Why Would An Old Flame Contact You?

An old flame would contact you after a while because he missed you and wants to return. He could also just be looking for that easy friendship you guys shared. Having an old flame contact you does not mean he wants a romantic relationship; he could just want to make peace with his past and attempt to move on.

It’s 30 Years Apart; What Does He Want? 

The closure is something your ex may want and could be why he is returning after 30 years. Your ex might miss you and regret letting you go. There are some people in this life you just can’t let go of, and you may not be able to forget them. So even after 30 years, he may have realized that you are his soulmate, which is why he is returning after a long time.

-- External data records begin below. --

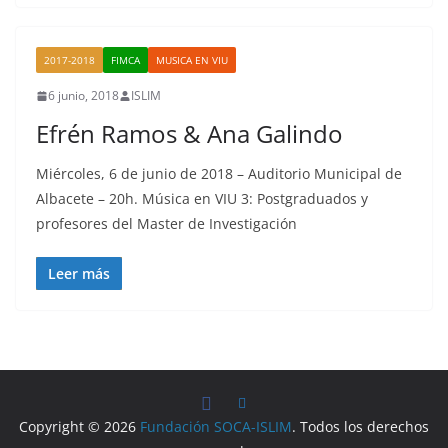
2017-2018
FIMCA
MUSICA EN VIU
6 junio, 2018
ISLIM
Efrén Ramos & Ana Galindo
Miércoles, 6 de junio de 2018 – Auditorio Municipal de
Albacete – 20h. Música en VIU 3: Postgraduados y
profesores del Master de Investigación
Leer más
Copyright © 2026
Fundación SOCA-ISLIM
. Todos los derechos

Why Do I Still Have Feelings For My Ex After 30 Years?

Feelings and genuine feelings never die. So when you realize you still have feelings for your ex after 30 years, you have to accept it as normal, and it is okay to have feelings for him still. Love is a feeling that comes and goes. So still having feelings for your ex means you both share a deep connection and bond that may be difficult to break. 

Can I Fall Back In Love With An Ex After 30 Years?

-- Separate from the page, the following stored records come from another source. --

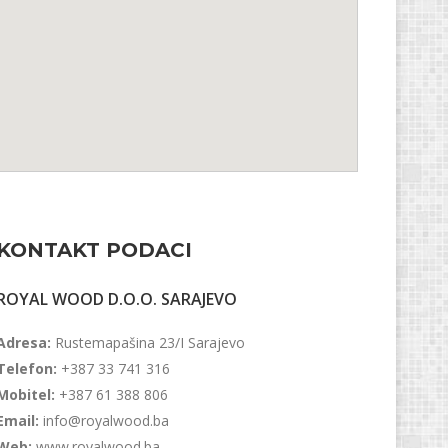
KONTAKT PODACI
ROYAL WOOD D.O.O. SARAJEVO
Adresa:
Rustemapašina 23/I Sarajevo
Telefon:
+387 33 741 316
Mobitel:
+387 61 388 806
Email:
info@royalwood.ba
Web:
www.royalwood.ba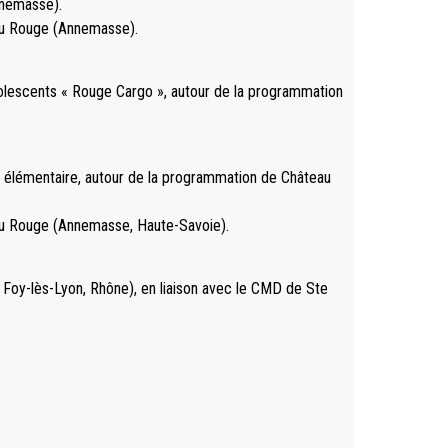
nnemasse).
au Rouge (Annemasse).
dolescents « Rouge Cargo », autour de la programmation
e élémentaire, autour de la programmation de Château
au Rouge (Annemasse, Haute-Savoie).
e Foy-lès-Lyon, Rhône), en liaison avec le CMD de Ste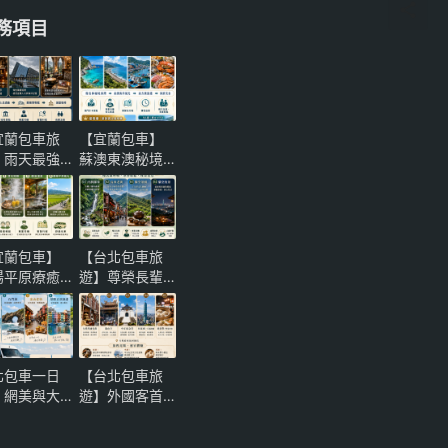
務項目
宜蘭包車旅
【宜蘭包車】
】雨天最強
蘇澳東澳秘境
案！噶瑪蘭
一日遊！粉鳥
士忌酒廠、
林海灣與南方
陽博物館與
澳海鮮，頂級
堡咖啡微醺
保母車尊榮推
宜蘭包車】
【台北包車旅
性一日遊
薦
陽平原療癒
遊】尊榮長輩
一日遊！萌
奢華孝親｜烏
農場、清水
來內洞大自然
熱與礁溪溫
負離子健康慢
，頂級保母
活與貓空夜景
北包車一日
【台北包車旅
尊榮推薦
茶饗一日遊全
｜網美與大
遊】外國客首
攻略
然雙贏！北
選！大稻埕到
岸「三芝淺
台北101新舊交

Absolutely! You can fall back in love with your ex after 30 years, and it might just take a little bit of time. Be aware that reuniting will consume time due to the time spent apart as you will try to know what has happened during the break. You have to be patient and take your time, don’t try to rush things. Just move with the flow.

I Am Reconnecting With An Old Flame Who Is Married

Resuming with a past lover who is married could be a flawed idea. His wife could find it disrespectful, and you must think about his wife’s feelings and put yourself in her shoes. 

But before you reunite with your married ex, you must also come clean by ensuring that your intentions are pure and you do not have any hidden agenda.

Conclusion

Reconnecting with an ex-boyfriend after 30 years especially when the breakup wasn’t toxic can be exciting. You can still love your ex after a 30 years break. Your memories of the kind of person he was, how he loved you and so on may cloud your judgment. 30 years is a long time, so you have to focus on getting to know him again and to ensure that the reason you want him back stem from a good place and not a place of bitterness or vengeance.